ガラス越しに店内をのぞいてみても、薄暗いうえに人影が見えず、営業しているのかどうかさえも怪しい雰囲気。
しかしここは意を決して入店。
自動ドアの感応式メロディが鳴り、カウンター奥の扉から男性がのっそりと現れました。
こじんまりとした店内には、コの字型に並べられた会議室のような机と椅子。
- 周りの棚にはカップ麺類やお菓子、お酒
- 缶詰やレトルトカレー、ちょっとしたお惣菜も
- 冷蔵ケースにはチーズやピザ、漬物など
- そして何故か刺身と馬刺が
ビールやチューハイ、ソフトドリンクなど冷たい飲み物類はこちらの冷蔵ケースにずらりと並んでいます。
・・・で、ここは一体何屋さん?
不思議と一瞬で馴染んでしまう雰囲気
知人からの事前情報で ”飲み物は自分で冷蔵庫からとる” と聞いていたので冷蔵ケースからチューハイを取り出しカウンター席へ。
すると、氷を入れたグラスとちょっとしたおつまみがすっと出てきました。おお。
かりゆしウェア姿が渋い店主の伊波さん。生まれも育ちも宮古島という生粋のみゃーくんちゅです。
この店は6年ほど前から始められたそう。
なんでも同級生たちが夜な夜な飲みに来るので、つまみを用意したり酒の種類を増やしたりしているうちに、いつの間にかお店をやることになっていたんだとか。
昼間は商店として伊波さんのお母様が弁当や惣菜などを売り、夜20時からは伊波さんがバーとして営業しているそう。閉店時間はお客さんが帰るまで。
いろいろ面白いので店内をウロウロしていると、入り口の横にタイムカードが。小さいお店なのに従業員がいっぱいいるんだなあ・・・と思いきや。
なんとこれ、常連さんの出勤簿。
スペースに限りがあるので、最低でも週2回は来て常連に認定されないとタイムカードは作れないそうです。
しかもタイムカード昇格待ちの人が多数いるらしく「うーん、月6回ペースだと落ちちゃうかな。」と伊波さん談。
- 「宮古島まもる隊」「海猿隊」「オレンジ隊」「PAC3隊」
- なかでも気になったのが「バツイチ熟女四天王」
よく見ると名前だけではなく謎の屋号(?)で書かれていたりしますが、これらは特に伊波さんがつけたわけではなく自己申告だそうです。なんとなく、どんな職業の方なのか分かってしまうのがいいですね。
最初は他にお客さんもいなかったのですが、21時を過ぎた頃から続々と常連さんが来店。一気ににぎやかになってきました。なかにはくだんのタイムカードを押している方も。ちょっとうらやましいぞ。

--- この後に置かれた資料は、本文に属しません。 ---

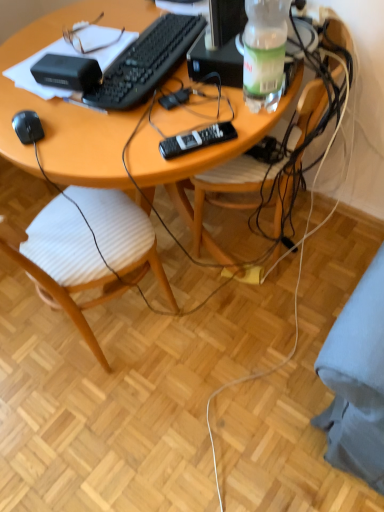 Locate an element on the screen. vacant position to the left of black matte keyboard at center is located at coordinates (29, 91).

そして店主の伊波さんはけっこうな音楽通。カウンターの奥に置かれた銀色のかたまり、なにかの厨房機器かとおもいきや実はBOSEのスピーカーでした。いい音でいい曲を聞かせてくれるのです。
常連さんから馬刺のお裾わけが。陳列が怪しいのであなどっていましたが意外や(失礼)美味しい!
「これ宮古馬だからね〜」とニヤリ。
※宮古馬は日本在来馬では最も少ない天然記念物として保護されています。
宮古島の話ですっかり常連さんとも話が盛り上がり、ぷちまあとの魅力にどっぷりはまりかけたその時、そっと伊波さんから手渡されたのはこのグラス。
「これって・・・!」
初めてのオトーリ体験
そう、手渡されたのはオトーリグラス。
常連さんとの話の中で、オトーリはまだやったことが無いという私の話を聞いていた伊波さん。
それならば、とオトーリを体験をさせてくれました。
宮古島では居酒屋などでもオトーリ用のピッチャーが出されるのですが、これに予め氷と泡盛と割り水を入れ薄めの水割りを作っておくのです。いちいち割らなくていいので、オトーリの際にはこれがたいへん便利。

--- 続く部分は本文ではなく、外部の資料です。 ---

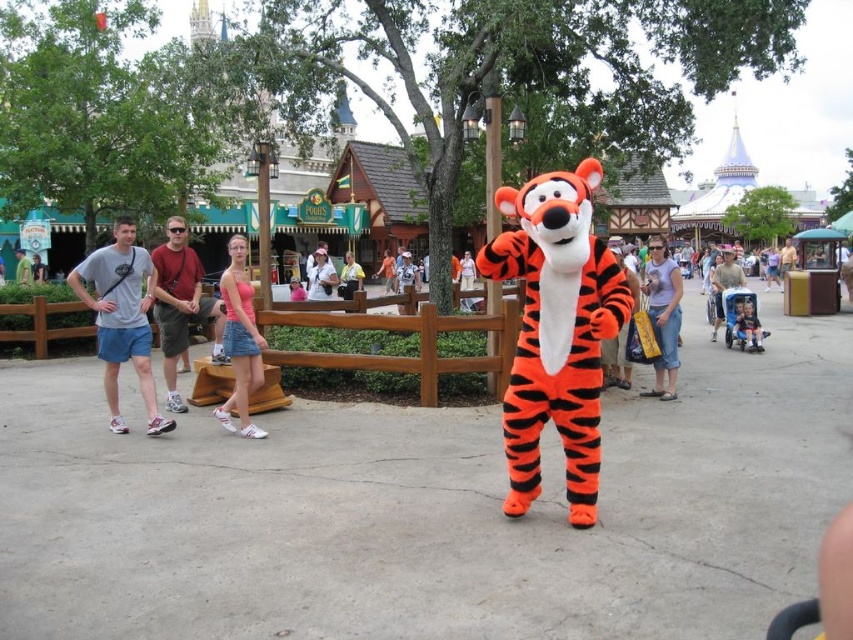 Is matte gray t-shirt at left bigger than matte gray shirt at left?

まず親となった人が口上を述べます。初めましての人がいる場合は自己紹介でも、お天気の話でもなんでもOK。
そのあとグラスの泡盛を飲み干します。
さきほどのオトーリグラスには、「いぴっちゃ(少し)」「なから(半分)」「ずみ(ちょうどいい)」「やまかさ(たっぷり)」というラインがプリントされており、お酒の弱い人は「いぴっちゃで」など自己申告で調整するのだそうです。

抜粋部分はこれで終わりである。